Fintech: the opportunity is vast (and early)
The recent investment in GoCardless presents an opportunity to take stock of Permira’s fintech journey so far, write Andrew Young and Alberto Riva.
In the world of private equity and growth investing, you’d probably find it difficult to come across a portfolio that isn’t at least partly weighted towards digital businesses. For Permira, though, having over three decades’ experience in technology and software investing gives us a deeper perspective.
This, combined with our cross-sector expertise and global network has, over the years, opened doors to new verticals within technology – be that marketing tech, sales tech or indeed financial tech.
It has been near a decade since Permira began actively assessing opportunities in fintech - before ‘open banking’ emerged and when PayPal was a rare alternative payment method (APM) - and, for us, that opportunity only gets more exciting.
In January, Permira Growth Opportunities led a landmark funding round for opening banking payments innovator GoCardless, a London-headquartered tech business that is leveraging open banking to drive the industry forward, something the company’s co-founder and CEO, Hiroki Takeuchi, calls ‘a once in a generation shift’.
For more info on the investment, check out the press release here.
GoCardless processes $25bn of transactions a year for 70,000+ customers and has doubled its valuation in a little over 12 months. The company joins Permira’s growing portfolio of fintech businesses that are leaders in a trend that is reshaping the way people and companies transact and manage money.
We feel privileged to be supporting such category-defining businesses and management teams as they work to reshape the financial services sector.
How did we get here
This has also been quite a journey for us. Ten years ago, we were seeing a host of bank carve-out opportunities of payment companies. But rather than help the old financial services industry to wind down, we wanted to support the companies that had found a better way of doing things – the true tech disruptors.
In 2018, the Permira funds backed payments company Klarna, now a fully regulated digital bank that is on its way to being a ‘super app’ as shopping continues to surge. It has more than 100 million active users and it’s not an exaggeration to say the company is leading a cultural change in the way younger generations manage their money and expenditure. Earlier this month, the company’s CEO, Sebastian Siemiatkowski, tweeted that US app downloads of Klarna have now surpassed PayPal’s, while the number of transactions continues to shift in Klarna’s favour.
This was followed in 2020 and 2021 by investments in Clearwater Analytics and Carta respectively – fintechs that are disrupting their markets with the best cloud-based applications we have seen.
These investments are good examples of what we look for. In typical Permira fashion, when it comes to fintech we are seeking long-term growth compounders with strong unit economics, all through the lens of a product and growth-focused investment strategy – and the two go hand-in-hand. These platforms grow not because they have rights or real estate, but because they delight their customers and fulfil a need. Financial services, as a sector, is famously a poor Net Promoter Score (NPS) segment, but the best fintechs are resetting that relationship in a tremendously positive way.

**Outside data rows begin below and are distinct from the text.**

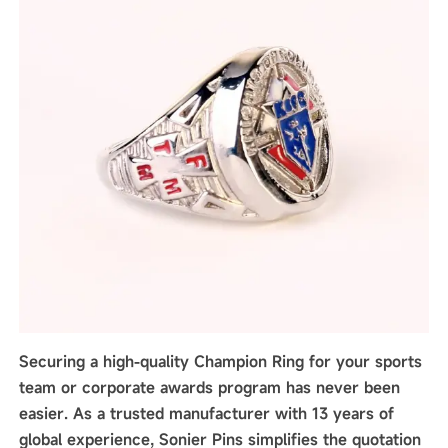
Securing a high-quality Champion Ring for your sports
team or corporate awards program has never been
easier. As a trusted manufacturer with 13 years of
global experience, Sonier Pins simplifies the quotation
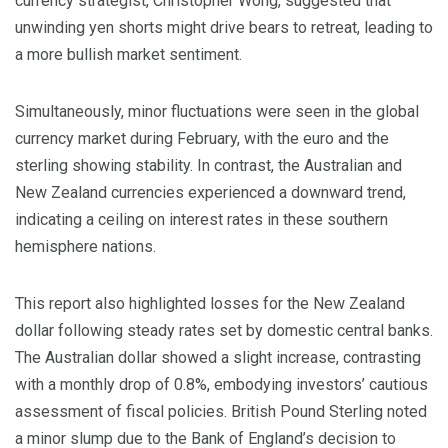
currency strategist, Christopher Wong, suggested that
unwinding yen shorts might drive bears to retreat, leading to
a more bullish market sentiment.
Simultaneously, minor fluctuations were seen in the global
currency market during February, with the euro and the
sterling showing stability. In contrast, the Australian and
New Zealand currencies experienced a downward trend,
indicating a ceiling on interest rates in these southern
hemisphere nations.
This report also highlighted losses for the New Zealand
dollar following steady rates set by domestic central banks.
The Australian dollar showed a slight increase, contrasting
with a monthly drop of 0.8%, embodying investors’ cautious
assessment of fiscal policies. British Pound Sterling noted
a minor slump due to the Bank of England’s decision to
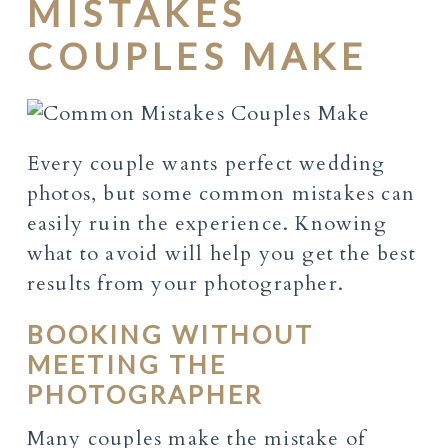
MISTAKES
COUPLES MAKE
Every couple wants perfect wedding
photos, but some common mistakes can
easily ruin the experience. Knowing
what to avoid will help you get the best
results from your photographer.
BOOKING WITHOUT
MEETING THE
PHOTOGRAPHER
Many couples make the mistake of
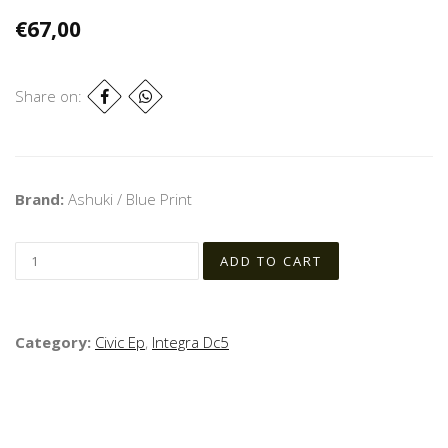
€67,00
Share on:
Brand:
Ashuki / Blue Print
Category:
Civic Ep
,
Integra Dc5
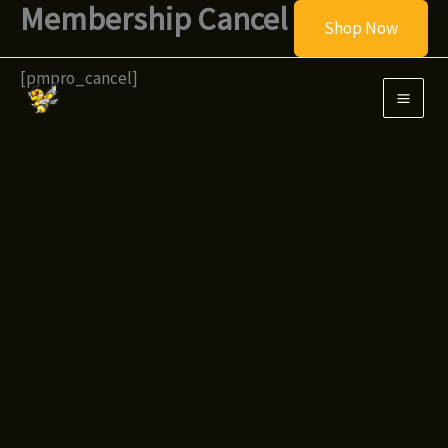
Membership Cancel
Skip
Shop Now
to
content
[pmpro_cancel]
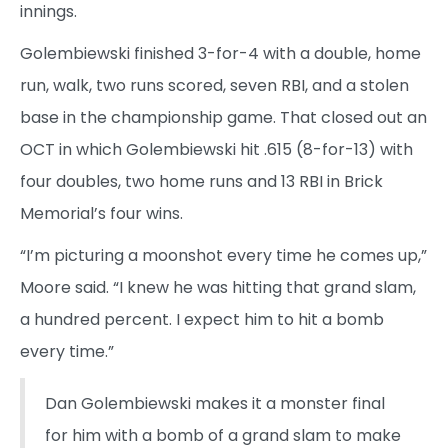
innings.
Golembiewski finished 3-for-4 with a double, home
run, walk, two runs scored, seven RBI, and a stolen
base in the championship game. That closed out an
OCT in which Golembiewski hit .615 (8-for-13) with
four doubles, two home runs and 13 RBI in Brick
Memorial’s four wins.
“I’m picturing a moonshot every time he comes up,”
Moore said. “I knew he was hitting that grand slam,
a hundred percent. I expect him to hit a bomb
every time.”
Dan Golembiewski makes it a monster final
for him with a bomb of a grand slam to make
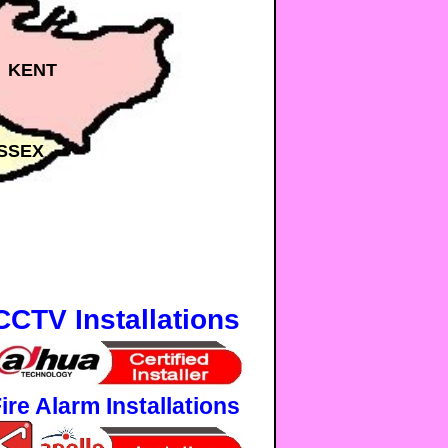
KENT
SSEX
CCTV Installations
ire Alarm Installations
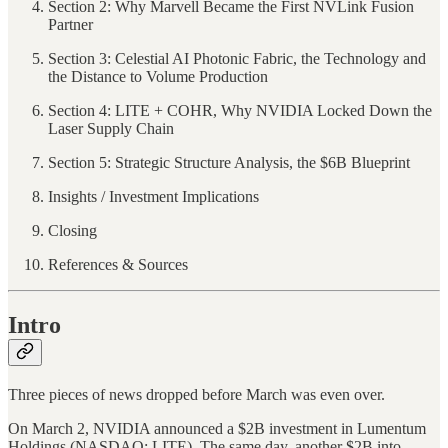
Section 2: Why Marvell Became the First NVLink Fusion
Partner
Section 3: Celestial AI Photonic Fabric, the Technology and
the Distance to Volume Production
Section 4: LITE + COHR, Why NVIDIA Locked Down the
Laser Supply Chain
Section 5: Strategic Structure Analysis, the $6B Blueprint
Insights / Investment Implications
Closing
References & Sources
Intro
Three pieces of news dropped before March was even over.
On March 2, NVIDIA announced a $2B investment in Lumentum
Holdings (NASDAQ: LITE). The same day, another $2B into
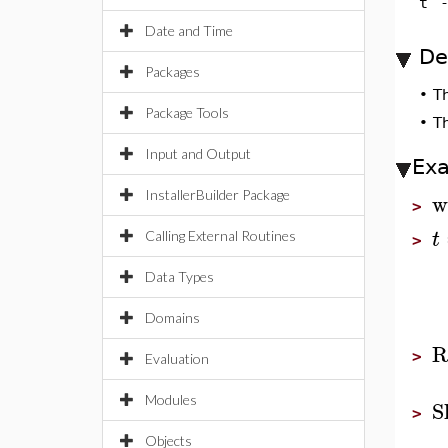
t
Date and Time
De
Packages
•
T
Package Tools
•
T
Input and Output
Ex
w
InstallerBuilder Package
>
t
Calling External Routines
>
Data Types
Domains
R
>
Evaluation
Modules
S
>
Objects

There is vast opportunity, but we are very focused on particular themes of great potential.
Firstly, people have been talking about ‘the cloud’ for a long time, but only recently are we seeing cloud native platforms like Clearwater and Carta accelerate their traction to replace in-house legacy technologies that the vast majority of enterprises continue to rely on for their financial and regulatory functions. In the case of Clearwater in particular, the ‘cloudification’ of enterprise financial software is still very early.
Another theme is ‘software meeting payments’- where technology automates the payment workflow in vertical markets. This typically results in software-like metrics such as high retention combined with underlying volume growth (we call this “Saas+”). GoCardless is a great example of this. It has all the ‘stickiness’ of a SaaS model, plus a growth kicker provided by its focus on payments.
A third theme is APMs, which Klarna and GoCardless play into. Klarna‘s consumer focus highlights a growing sub-theme of the ‘great rebundling’ of financial services – starting with the wedge of BNPL, Klarna has successfully expanded into cards, savings products and shopping tools with more to come. GoCardless is redefining subscription payments by combining direct debit with open banking, resulting in higher conversion rates and lower costs for merchants.
Another important theme is the ‘democratisation’ of financial products. Carta is a good example of this – by increasing transparency and ease of use in illiquid assets, the business is on the journey to create a public marketplace for assets which were previously ‘private’.
It is difficult not to be enthused by companies that offer excellent customer experience while increasing transparency, accessibility and choice. That’s why we are committed to applying Permira’s global network and sector experience to helping these companies make finance work better, for everyone.